When I got my first internship with the MTA in summer 2018, I got myself reassigned to the Civil Engineering department because I did not like working in a Manhattan office cubical and filing MetroCard complaints. One of the assignments of the Civil Engineers was to inspect ongoing subway station repairs. This meant I got to travel around New York City.
The way this relates to Cadogan’s walking experiences is that I did experience some of the things he mentioned. When Hakim, the Civil Engineer in charge of the inspections, brought me and another intern to the 145th street station in Harlem, I heard music playing loudly from the apartments and saw how most people living there were dark-skinned. I also saw the wealthy Upper East Side and how the residents were rarely seen hanging outside.
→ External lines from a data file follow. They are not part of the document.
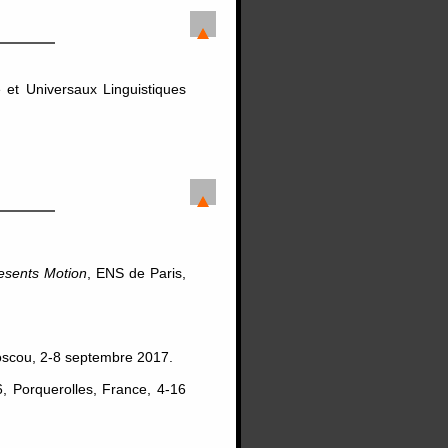
 et Universaux Linguistiques
sents Motion
, ENS de Paris,
oscou, 2-8 septembre 2017.
, Porquerolles, France, 4-16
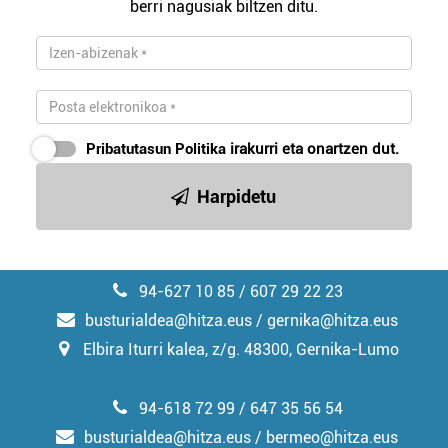
berri nagusiak biltzen ditu.
Pribatutasun Politika
irakurri eta onartzen dut.
Harpidetu
94-627 10 85 / 607 29 22 23
busturialdea@hitza.eus / gernika@hitza.eus
Elbira Iturri kalea, z/g. 48300, Gernika-Lumo
94-618 72 99 / 647 35 56 54
busturialdea@hitza.eus / bermeo@hitza.eus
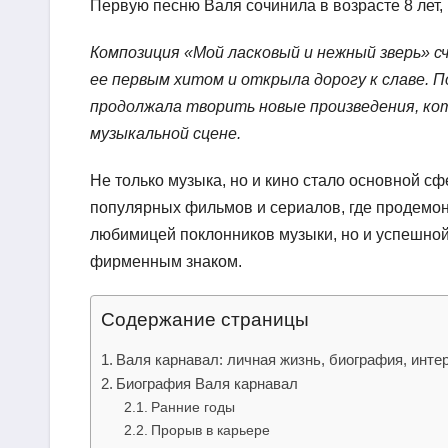
Первую песню Валя сочинила в возрасте 8 лет, 
Композиция «Мой ласковый и нежный зверь» с
ее первым хитом и открыла дорогу к славе. 
продолжала творить новые произведения, ко
музыкальной сцене.
Не только музыка, но и кино стало основной с
популярных фильмов и сериалов, где продемонс
любимицей поклонников музыки, но и успешной
фирменным знаком.
Содержание страницы
Валя карнавал: личная жизнь, биография, инт
Биография Валя карнавал
Ранние годы
Прорыв в карьере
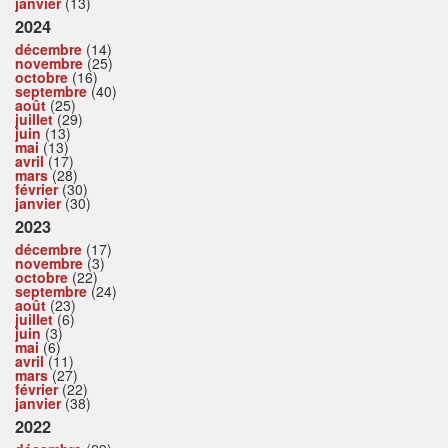
janvier
(13)
2024
décembre
(14)
novembre
(25)
octobre
(16)
septembre
(40)
août
(25)
juillet
(29)
juin
(13)
mai
(13)
avril
(17)
mars
(28)
février
(30)
janvier
(30)
2023
décembre
(17)
novembre
(3)
octobre
(22)
septembre
(24)
août
(23)
juillet
(6)
juin
(3)
mai
(6)
avril
(11)
mars
(27)
février
(22)
janvier
(38)
2022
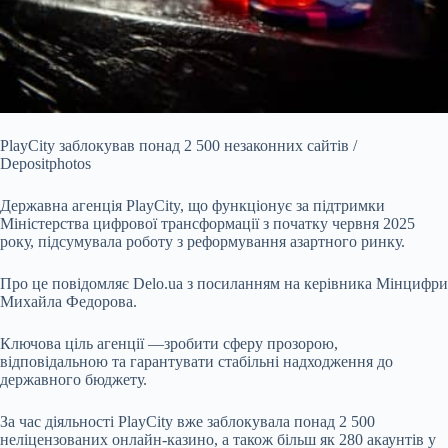
PlayCity заблокував понад 2 500 незаконних сайтів /
Depositphotos
Державна агенція PlayCity, що функціонує за підтримки
Міністерства цифрової трансформації з початку
червня 2025
року, підсумувала роботу з реформування азартного ринку.
Про це повідомляє Delo.ua з посиланням на керівника Мінцифри
Михайла Федорова.
Ключова ціль агенції —зробити сферу прозорою,
відповідальною та гарантувати стабільні надходження до
державного бюджету.
За час діяльності PlayCity вже заблокувала понад 2 500
неліцензованих онлайн-казино, а також більш як 280 акаунтів у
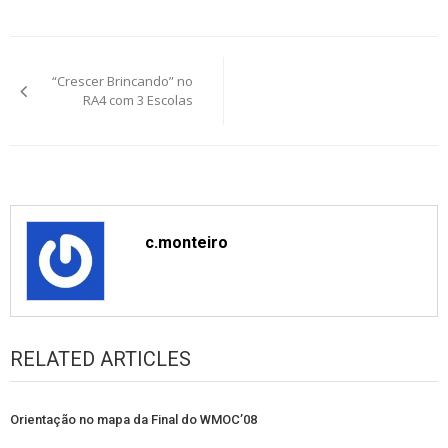
Post
“Crescer Brincando” no
navigation
RA4 com 3 Escolas
c.monteiro
RELATED ARTICLES
Orientação no mapa da Final do WMOC’08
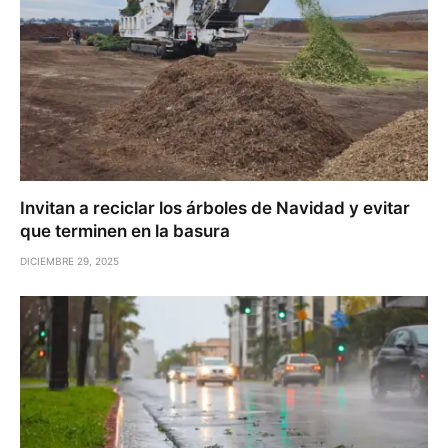
Invitan a reciclar los árboles de Navidad y evitar
que terminen en la basura
DICIEMBRE 29, 2025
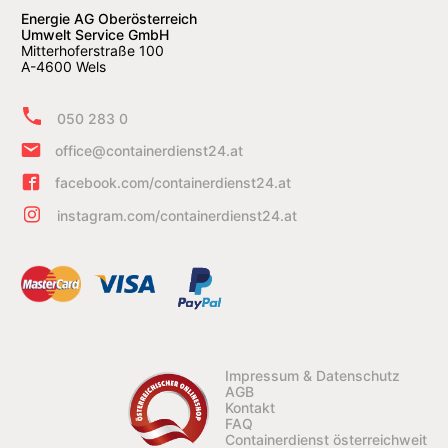
Energie AG Oberösterreich
Umwelt Service GmbH
Mitterhoferstraße 100
A-4600 Wels
050 283 0
office@containerdienst24.at
facebook.com/containerdienst24.at
instagram.com/containerdienst24.at
Impressum & Datenschutz
AGB
Kontakt
FAQ
Containerdienst österreichweit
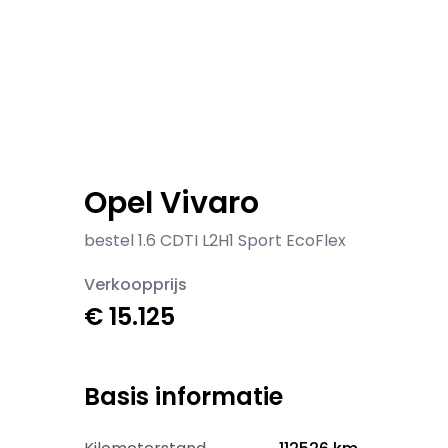
Opel Vivaro
bestel 1.6 CDTI L2H1 Sport EcoFlex
Verkoopprijs
€ 15.125
Basis informatie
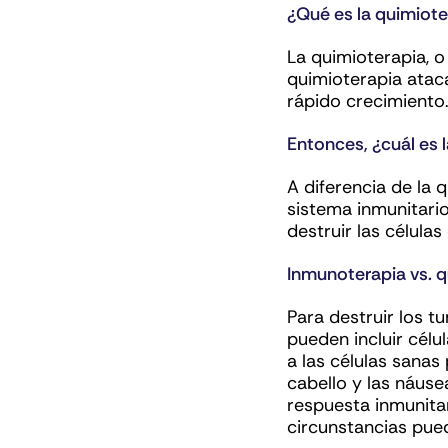
¿Qué es la quimiote
La quimioterapia, 
quimioterapia ataca
rápido crecimiento.
Entonces, ¿cuál es l
A diferencia de la
sistema inmunitario
destruir las célula
Inmunoterapia vs. q
Para destruir los t
pueden incluir célu
a las células sana
cabello y las náuse
respuesta inmunita
circunstancias pued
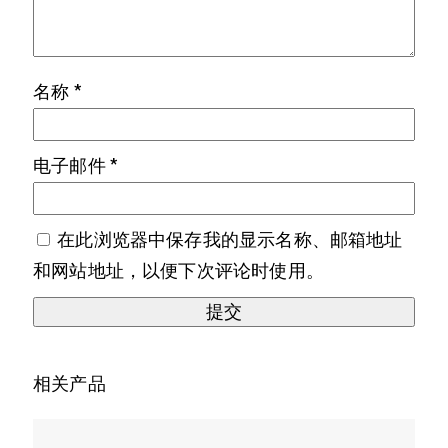
名称
*
电子邮件
*
在此浏览器中保存我的显示名称、邮箱地址
和网站地址，以便下次评论时使用。
相关产品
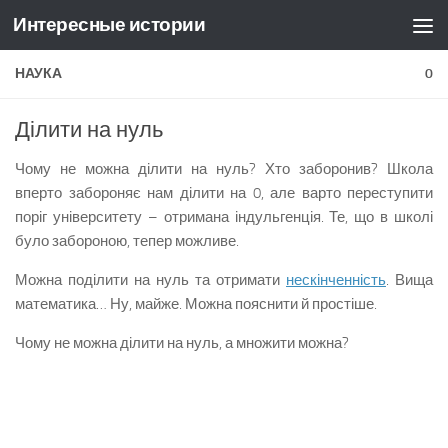
Интересные истории
Skip to content
НАУКА
0
Ділити на нуль
Чому не можна ділити на нуль? Хто заборонив? Школа
вперто забороняє нам ділити на 0, але варто переступити
поріг університету – отримана індульгенція. Те, що в школі
було забороною, тепер можливе.
Можна поділити на нуль та отримати
нескінченність
. Вища
математика… Ну, майже. Можна пояснити й простіше.
Чому не можна ділити на нуль, а множити можна?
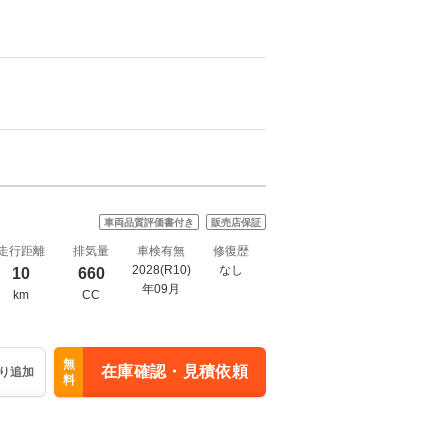
車両品質評価書付き
販売店保証
走行距離
排気量
車検有無
修復歴
2028(R10)
なし
10
660
年09月
km
CC
無
在庫確認・見積依頼
り追加
料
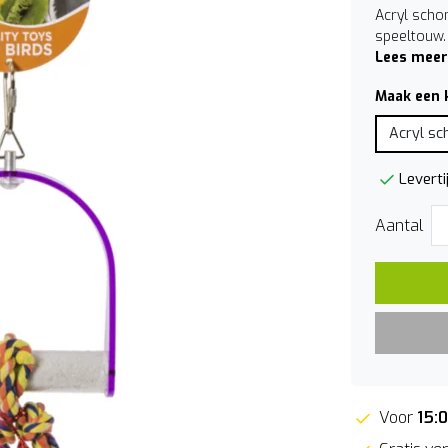
Acryl scho
speeltouw.
Lees meer
Maak een 
Acryl sc
Leverti
Aantal
Voor
15:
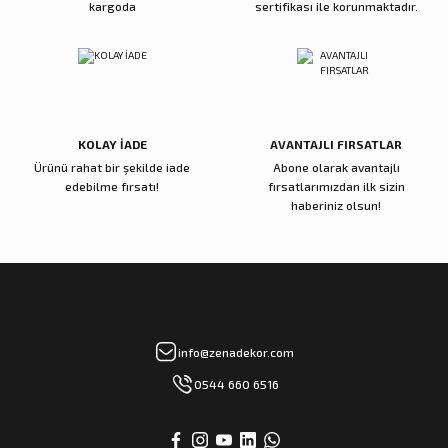
kargoda
sertifikası ile korunmaktadır.
Reçine Gül Şamdan
Reçine Toplu Vazo Bordo
Gönder
4.000,00 TL
4.200,00 TL
Sepete Ekle
Sepete Ekle
KOLAY İADE
AVANTAJLI FIRSATLAR
Ürünü rahat bir şekilde iade
Abone olarak avantajlı
Zena Dekor
Zena Dekor
edebilme fırsatı!
fırsatlarımızdan ilk sizin
Gold Metal Damla Şamdan Küçük
Gold Metal Damla Şamdan Büyük
haberiniz olsun!
3.000,00 TL
4.000,00 TL
Sepete Ekle
Sepete Ekle
Zena Dekor
Zena Dekor
info@zenadekor.com
Antik Bronz Yatay Obje
Antik Gold Kapaklı Cam Küp Küçük
0544 660 6516
8.000,00 TL
8.000,00 TL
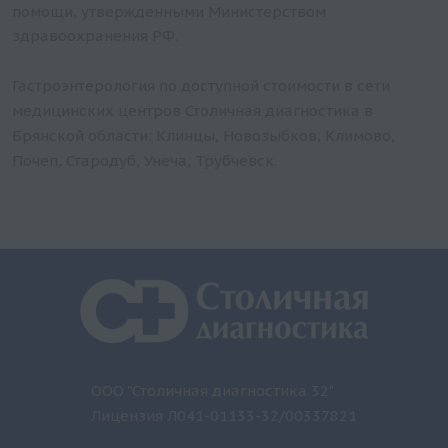
Хеликобактер пилори
помощи, утвержденными Министерством
здравоохранения РФ.
Гастроэнтерология по доступной стоимости в сети
медицинских центров Столичная диагностика в
Брянской области: Клинцы, Новозыбков, Климово,
Почеп, Стародуб, Унеча, Трубчевск.
ООО "Столичная диагностика 32"
Лицензия Л041-01133-32/00337821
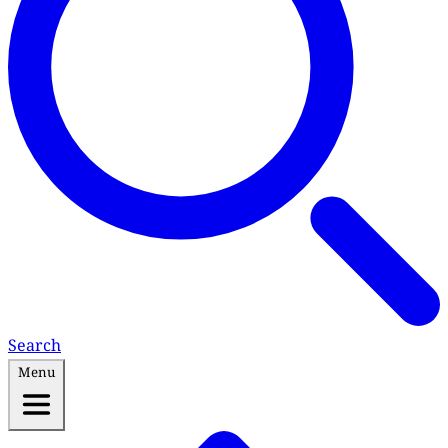
Search
Menu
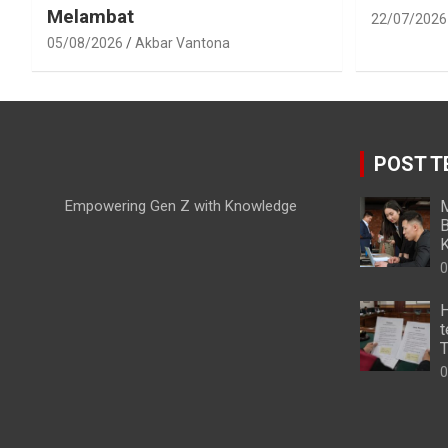
Melambat
22/07/2026
05/08/2026
Akbar Vantona
POST T
Empowering Gen Z with Knowledge
M
B
K
0
H
t
T
0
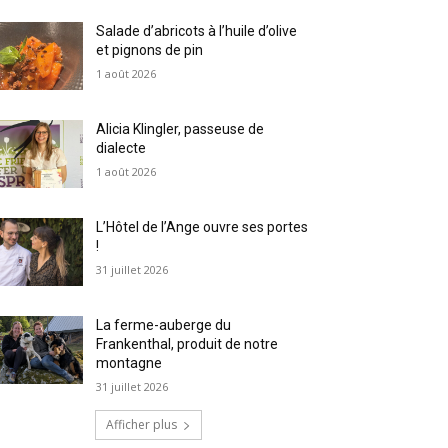
Salade d’abricots à l’huile d’olive
et pignons de pin
1 août 2026
Alicia Klingler, passeuse de
dialecte
1 août 2026
L’Hôtel de l’Ange ouvre ses portes
!
31 juillet 2026
La ferme-auberge du
Frankenthal, produit de notre
montagne
31 juillet 2026
Afficher plus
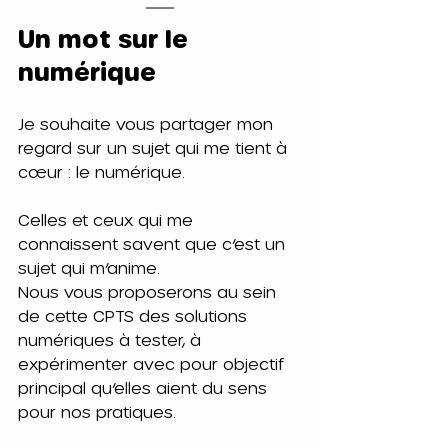
Un mot sur le 
numérique
Je souhaite vous partager mon 
regard sur un sujet qui me tient à 
cœur : le numérique.
Celles et ceux qui me 
connaissent savent que c’est un 
sujet qui m’anime.
Nous vous proposerons au sein 
de cette CPTS des solutions 
numériques à tester, à 
expérimenter avec pour objectif 
principal qu’elles aient du sens 
pour nos pratiques.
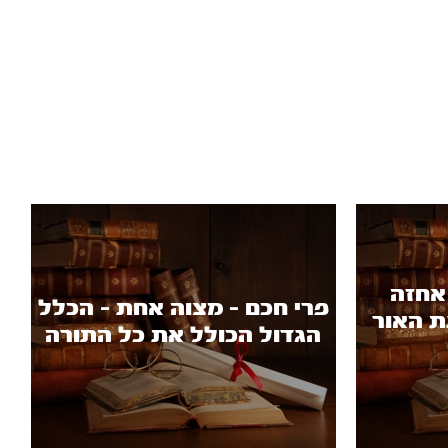
אחזה
פרי חכם - מצוה אחת - הכלל
ת האור
הגדול הכולל את כל התורה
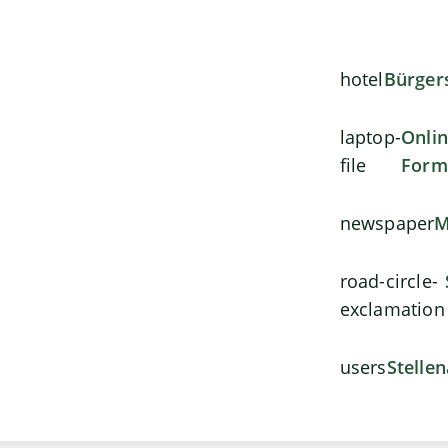
hotel
Bürger
laptop-
Onli
file
Form
newspaper
M
road-circle-
exclamation
users
Stelle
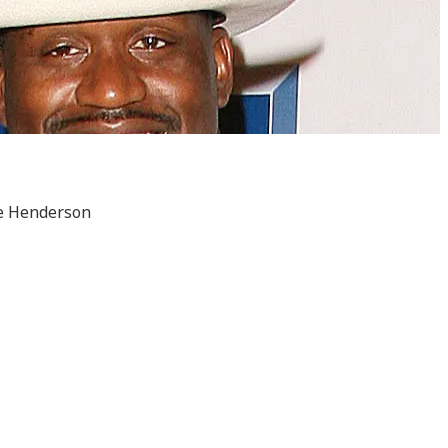
nie Henderson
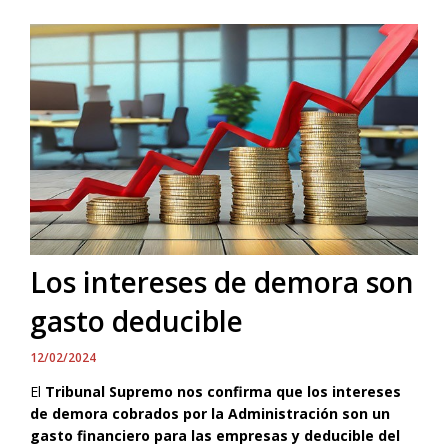
Los intereses de demora son
gasto deducible
12/02/2024
El
Tribunal Supremo nos confirma que los intereses
de demora cobrados por la Administración son un
gasto financiero para las empresas y deducible del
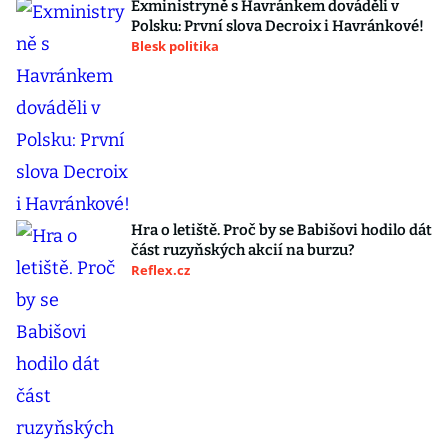
Exministryně s Havránkem dováděli v
Polsku: První slova Decroix i Havránkové!
Blesk politika
Hra o letiště. Proč by se Babišovi hodilo dát
část ruzyňských akcií na burzu?
Reflex.cz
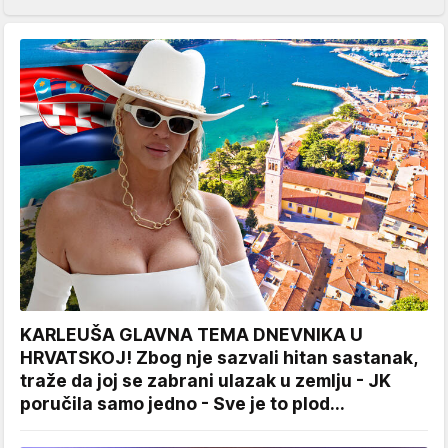
KARLEUŠA GLAVNA TEMA DNEVNIKA U
HRVATSKOJ! Zbog nje sazvali hitan sastanak,
traže da joj se zabrani ulazak u zemlju - JK
poručila samo jedno - Sve je to plod...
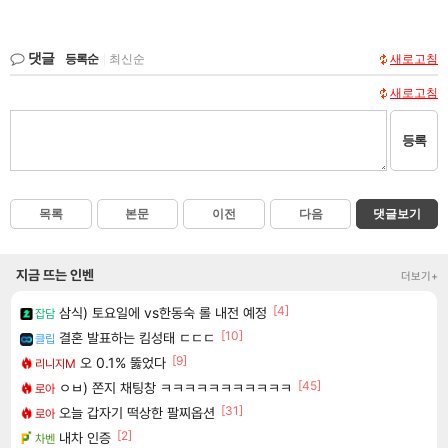
댓글
등록순
|
최신순
새로고침
새로고침
등록
목록
본문
이전
다음
댓글보기
지금 뜨는 인벤
더보기+
[4]
삼식) 토요일에 vs한동숙 롤 내전 예정
잡담
[10]
결혼 발표하는 킴성태 ㄷㄷㄷ
클립
[9]
오 0.1% 뚫었다
리니지M
[45]
ㅇㅂ) 쫀지 채팅창 ㅋㅋㅋㅋㅋㅋㅋㅋㅋㅋㅋ
로아
[31]
오늘 갑자기 떡상한 팔찌옵션
로아
[2]
내차 인증
차벤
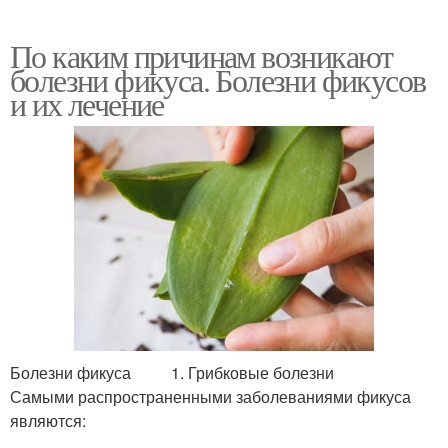
По каким причинам возникают
болезни фикуса. Болезни фикусов
и их лечение
Болезни фикуса 1. Грибковые болезни
Самыми распространенными заболеваниями фикуса
являются:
Our walking experiences are not entirely the same, of course. When I walk in a different neighborhood, I do not talk to people there because I do not have any interest in doing so. Also, a part of my perspective on the neighborhood is influenced by what I see online. For instance, when I wanted to go to Apple’s 5th Avenue store after work, I looked up directions on Google Maps and recognized the high-end clothing brands nearby. I knew the streets would probably be filled because of that and the fact that Central Park is 5 minutes away.
I think it is a well-thought-out idea to describe the differences between the South Bronx and the Upper East Side. I can certainly see how people in the Upper East Side have wealth, but don’t or can’t spend their leisure time with their neighbors. As for the South Bronx, it may not be an attractive neighborhood in terms of cleanliness, but it is rich in the way that the community gets together to have fun.
Yes, people should have a right to the city because they are the ones who inhabit it. They pay taxes that help the city develop, vote for the city’s representatives, and are responsible for the city’s culture.
Longtime residents and businesses have a right to remain where they live because of the reasons mentioned above. The documentary “My Brooklyn”, explores this by looking at gentrification in Downtown Brooklyn and how it caused the community to lose homes and businesses due to increasing property values and collusion between developers and government officials. The message of the documentary consists of the following; raise awareness to plans that could impact the neighborhood, make sure everyone involved is heard, and carefully examine developments unfolding in the community (Dean 2015).
The way local governments, urban planners, and other decision-makers can ensure these rights are maintained is by creating a government office that can accurately represent the community’s residency needs, create laws that protect tenants and housing rights, and not collude with an entity that wishes to undermine said rights. This sort of protection took place in the documentary “Citizen Jane: Battle for the City”, where Robert Moses, a public official, sparred with Jane Jacobs’ philosophy on urban development. Moses had a desire to remove “cancerous” parts of New York City and build large infrastructures in its place. Jane Jacobs, a woman who examined the neighborhood by living in it, disagreed with Moses and argued that the inhabitants of the city should have a say on what gets built in their community (Kenny 2017). Jacobs was maintaining the people’s rights by showing how Moses’ projects would affect the city negatively, creating a network of support, and rallying with residents until the projects were canceled.
Dean, Allison Lirish. My Brooklyn Study Guide. 2015. https://mybrooklynmovie.com/wp-content/uploads/2015/02/MYB-StudyGuideFINAL.pdf
Kenny, Glenn. “Review: Jacobs and Moses Star in ‘Citizen Jane: Battle for the City’.” The New York Times, The New York Times, 19 Apr. 2017, www.nytimes.com/2017/04/19/movies/citizen-jane-battle-for-the-city-review.html.